How bad is it? It’s so bad that I miss Newt Gingrich.

Readers may recall that in 1995 Mr. Gingrich, then speaker of the House, cut off the federal government’s funding and forced a temporary government shutdown. It was ugly and extreme, but at least Mr. Gingrich had specific demands: he wanted Bill Clinton to agree to sharp cuts in Medicare.

Today, by contrast, the Republican leaders refuse to offer any specific proposals. They inveigh against the deficit — and last month their senators voted in lockstep against any increase in the federal debt limit, a move that would have precipitated another government shutdown if Democrats hadn’t had 60 votes. But they also denounce anything that might actually reduce the deficit, including, ironically, any effort to spend Medicare funds more wisely.

And with the national G.O.P. having abdicated any responsibility for making things work, it’s only natural that individual senators should feel free to take the nation hostage until they get their pet projects funded.

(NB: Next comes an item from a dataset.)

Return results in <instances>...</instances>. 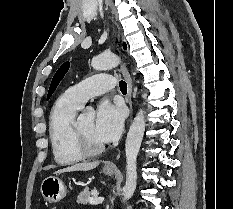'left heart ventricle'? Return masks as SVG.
<instances>
[{"mask_svg":"<svg viewBox=\"0 0 233 209\" xmlns=\"http://www.w3.org/2000/svg\"><path fill=\"white\" fill-rule=\"evenodd\" d=\"M78 126L84 135V137L87 139V141L93 145V146H98L101 145L102 143L98 141L93 134L94 130V119L93 118H88L85 120H82L78 122Z\"/></svg>","mask_w":233,"mask_h":209,"instance_id":"1","label":"left heart ventricle"}]
</instances>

The truth is that given the state of American politics, the way the Senate works is no longer consistent with a functioning government. Senators themselves should recognize this fact and push through changes in those rules, including eliminating or at least limiting the filibuster. This is something they could and should do, by majority vote, on the first day of the next Senate session.

Don’t hold your breath. As it is, Democrats don’t even seem able to score political points by highlighting their opponents’ obstructionism.

It should be a simple message (and it should have been the central message in Massachusetts): a vote for a Republican, no matter what you think of him as a person, is a vote for paralysis. But by now, we know how the Obama administration deals with those who would destroy it: it goes straight for the capillaries. Sure enough, Robert Gibbs, the White House press secretary, accused Mr. Shelby of “silliness.” Yep, that will really resonate with voters.

After the dissolution of Poland, a Polish officer serving under Napoleon penned a song that eventually — after the country’s post-World War I resurrection — became the country’s national anthem. It begins, “Poland is not yet lost.”

Well, America is not yet lost. But the Senate is working on it.